With RATE_PER_SECOND at 10, the 50 calls finish in roughly five seconds and never trip a 429. The same 50 prompts through runJobsBatch finish in about one second — fine here, but a 500-prompt batch sent that way would burst well past the limit.

Run it

This is a helper pattern, not a standalone job — you call runJobs or runJobsBatch from whatever function builds your prompts:

  1. Write a wrapper (like summariseTickets above) that assembles the prompt array and calls one of the runners.
  2. Use runJobs for large jobs where staying under the rate limit matters more than speed; use runJobsBatch for small jobs where speed wins.
  3. For a recurring job, add a time-driven trigger on the wrapper.

Watch out for

  • Apps Script caps a single execution at 6 minutes. A large runJobs batch can hit that ceiling — for hundreds of prompts, process them in chunks across several trigger runs and store progress between runs.
  • fetchAll ignores RATE_PER_SECOND entirely.
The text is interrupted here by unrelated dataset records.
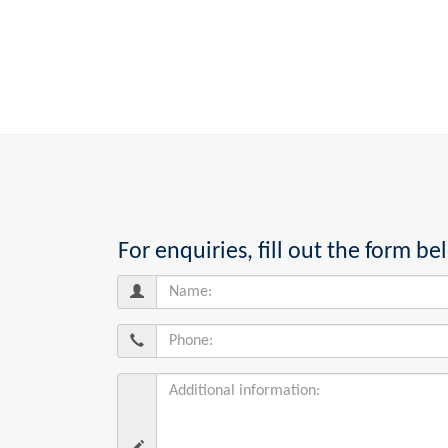
For enquiries, fill out the form 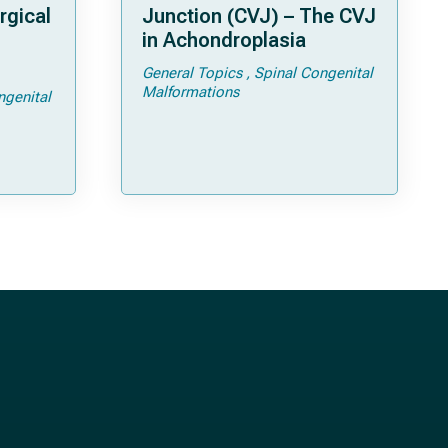
rgical
Junction (CVJ) – The CVJ
in Achondroplasia
General Topics
Spinal Congenital
ps and
Malformations
ngenital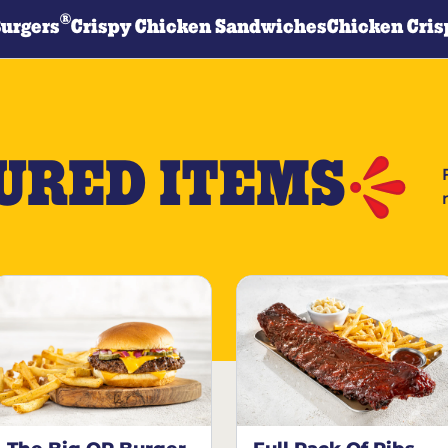
®
Burgers
Crispy Chicken Sandwiches
Chicken Cris
URED ITEMS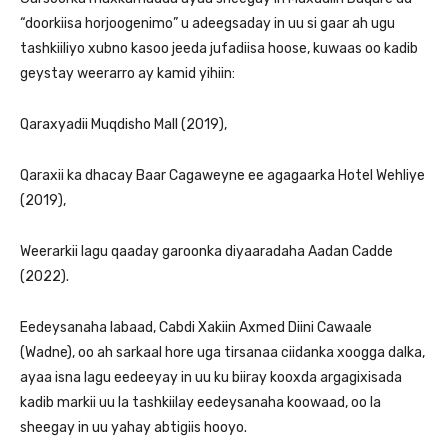
“doorkiisa horjoogenimo” u adeegsaday in uu si gaar ah ugu
tashkiiliyo xubno kasoo jeeda jufadiisa hoose, kuwaas oo kadib
geystay weerarro ay kamid yihiin:
Qaraxyadii Muqdisho Mall (2019),
Qaraxii ka dhacay Baar Cagaweyne ee agagaarka Hotel Wehliye
(2019),
Weerarkii lagu qaaday garoonka diyaaradaha Aadan Cadde
(2022).
Eedeysanaha labaad, Cabdi Xakiin Axmed Diini Cawaale
(Wadne), oo ah sarkaal hore uga tirsanaa ciidanka xoogga dalka,
ayaa isna lagu eedeeyay in uu ku biiray kooxda argagixisada
kadib markii uu la tashkiilay eedeysanaha koowaad, oo la
sheegay in uu yahay abtigiis hooyo.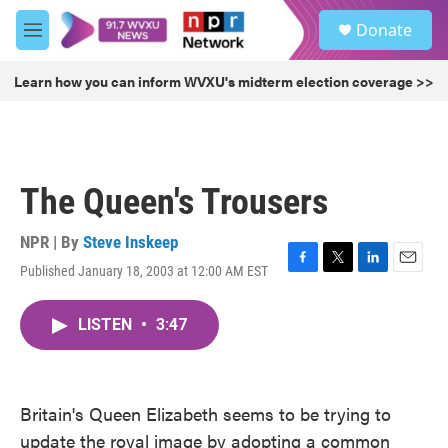
Skip to main content
S
Donate
e
M
a
e
r
n
Learn how you can inform WVXU's midterm election coverage >>
c
u
h
u
e
r
The Queen's Trousers
y
NPR | By
Steve Inskeep
Published January 18, 2003 at 12:00 AM EST
F
T
L
E
a
w
i
m
c
i
n
a
LISTEN
•
3:47
e
t
k
i
b
t
e
l
o
e
d
o
r
I
k
n
Britain's Queen Elizabeth seems to be trying to
update the royal image by adopting a common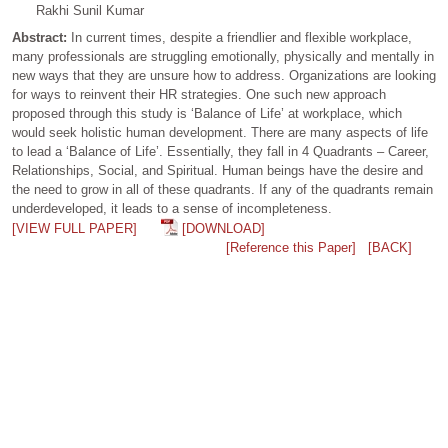
Rakhi Sunil Kumar
Abstract:
In current times, despite a friendlier and flexible workplace,
many professionals are struggling emotionally, physically and mentally in
new ways that they are unsure how to address. Organizations are looking
for ways to reinvent their HR strategies. One such new approach
proposed through this study is ‘Balance of Life’ at workplace, which
would seek holistic human development. There are many aspects of life
to lead a ‘Balance of Life’. Essentially, they fall in 4 Quadrants – Career,
Relationships, Social, and Spiritual. Human beings have the desire and
the need to grow in all of these quadrants. If any of the quadrants remain
underdeveloped, it leads to a sense of incompleteness.
[VIEW FULL PAPER]
[DOWNLOAD]
[Reference this Paper]
[BACK]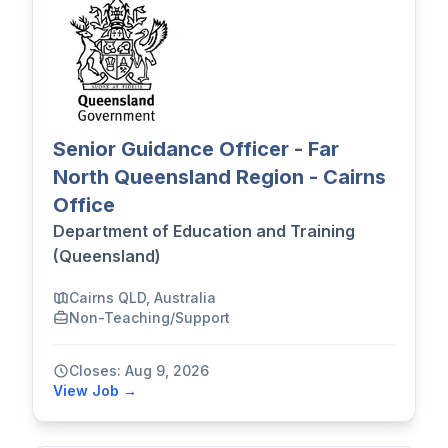
Senior Guidance Officer - Far
North Queensland Region - Cairns
Office
Department of Education and Training
(Queensland)
Cairns QLD, Australia
Non-Teaching/Support
Closes: Aug 9, 2026
View Job →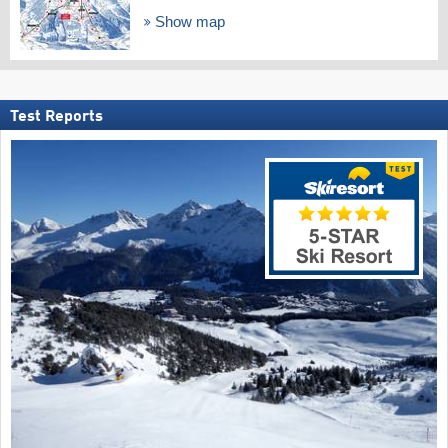
Show map
Test Reports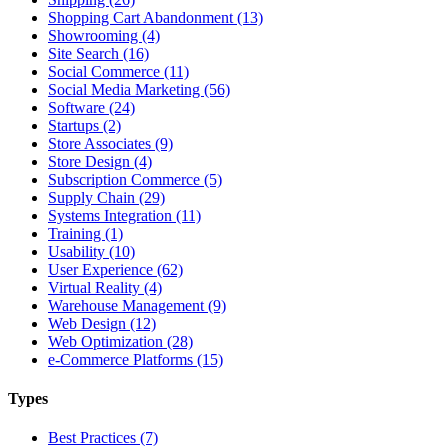
Shopping Cart Abandonment (13)
Showrooming (4)
Site Search (16)
Social Commerce (11)
Social Media Marketing (56)
Software (24)
Startups (2)
Store Associates (9)
Store Design (4)
Subscription Commerce (5)
Supply Chain (29)
Systems Integration (11)
Training (1)
Usability (10)
User Experience (62)
Virtual Reality (4)
Warehouse Management (9)
Web Design (12)
Web Optimization (28)
e-Commerce Platforms (15)
Types
Best Practices (7)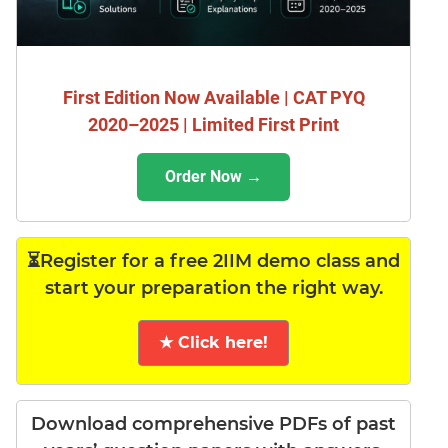
First Edition Now Available | CAT PYQ
2020–2025 | Limited First Print
Order Now →
⏳Register for a free 2IIM demo class and
start your preparation the right way.
★ Click here!
Download comprehensive PDFs of past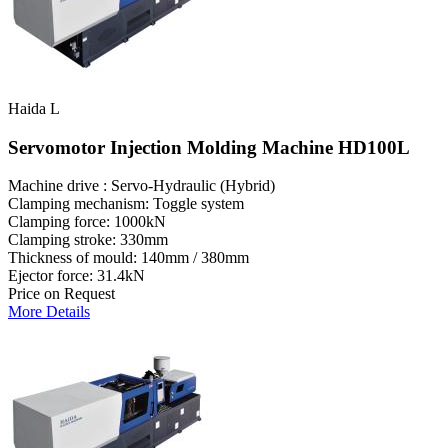
Haida L
Servomotor Injection Molding Machine HD100L
Machine drive : Servo-Hydraulic (Hybrid)
Clamping mechanism: Toggle system
Clamping force: 1000kN
Clamping stroke: 330mm
Thickness of mould: 140mm / 380mm
Ejector force: 31.4kN
Price on Request
More Details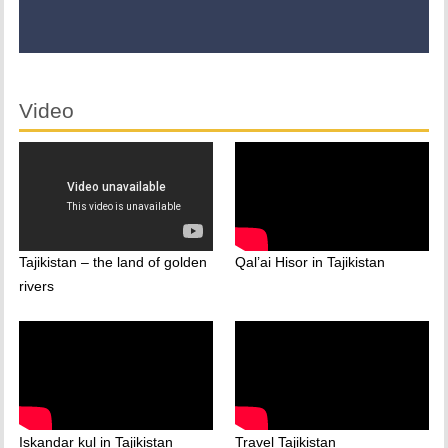
Video
Tajikistan – the land of golden
Qal’ai Hisor in Tajikistan
rivers
Iskandar kul in Tajikistan
Travel Tajikistan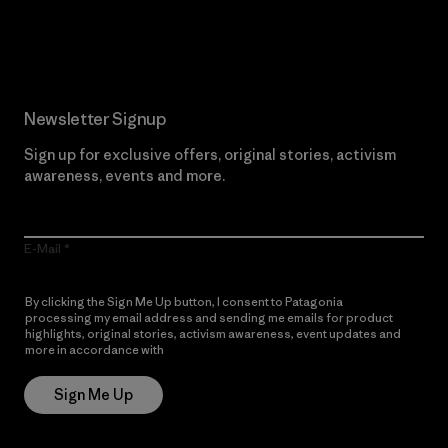
Read Our Commitment
Newsletter Signup
Sign up for exclusive offers, original stories, activism
awareness, events and more.
E-Mail
By clicking the Sign Me Up button, I consent to Patagonia
processing my email address and sending me emails for product
highlights, original stories, activism awareness, event updates and
more in accordance with
Patagonia’s Privacy Notice
Sign Me Up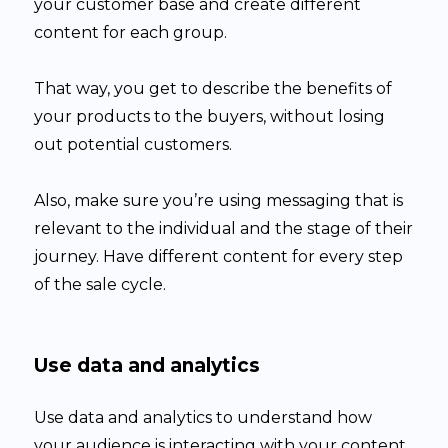
your customer base and create different
content for each group.
That way, you get to describe the benefits of
your products to the buyers, without losing
out potential customers.
Also, make sure you’re using messaging that is
relevant to the individual and the stage of their
journey. Have different content for every step
of the sale cycle.
Use data and analytics
Use data and analytics to understand how
your audience is interacting with your content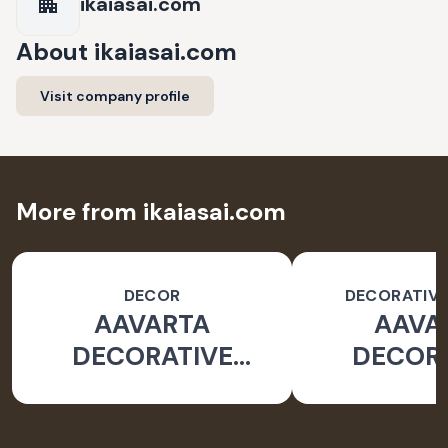
ikaiasai.com
About
ikaiasai.com
Visit company profile
More from ikaiasai.com
DECOR
DECORATIVE
AAVARTA
AAVA
DECORATIVE
DECOR
OBJECT
OBJ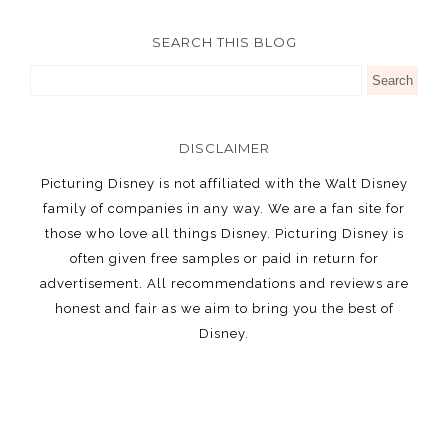
SEARCH THIS BLOG
DISCLAIMER
Picturing Disney is not affiliated with the Walt Disney
family of companies in any way. We are a fan site for
those who love all things Disney. Picturing Disney is
often given free samples or paid in return for
advertisement. All recommendations and reviews are
honest and fair as we aim to bring you the best of
Disney.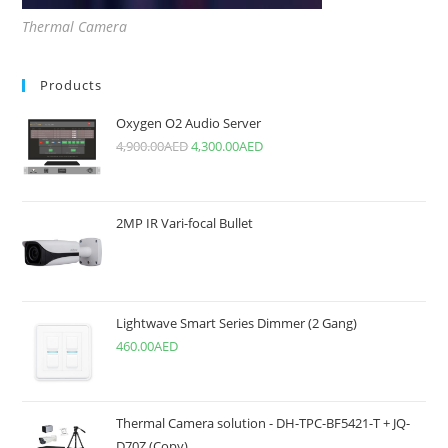
Thermal Camera
Products
Oxygen O2 Audio Server
4,900.00
AED
4,300.00
AED
2MP IR Vari-focal Bullet
Lightwave Smart Series Dimmer (2 Gang)
460.00
AED
Thermal Camera solution - DH-TPC-BF5421-T + JQ-
D70Z (Copy)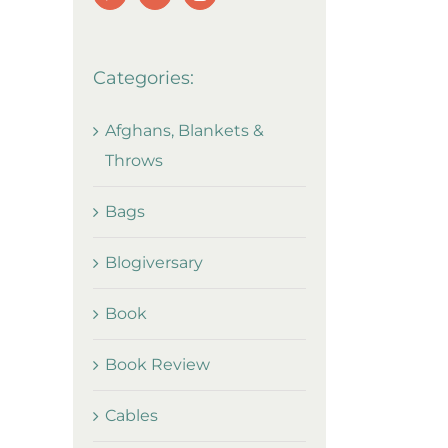
Categories:
Afghans, Blankets &
Throws
Bags
Blogiversary
Book
Book Review
Cables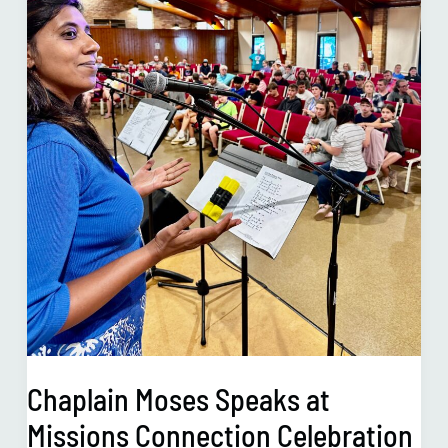
Celebration
in
July
2023
Chaplain Moses Speaks at
Missions Connection Celebration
It sends every request at once, so a big batch can still trip a 429. Keep batches small or split them.
  • Neither runner retries. For production, wrap calls in a retry with exponential backoff so a transient 429 or 503 does not lose a row.
  • UrlFetchApp itself has a daily quota (around 20,000 calls on consumer accounts). A very large recurring job can exhaust it.
  • You still pay per token. Batching changes the timing, not the cost — a thousand prompts cost the same whether paced or parallel.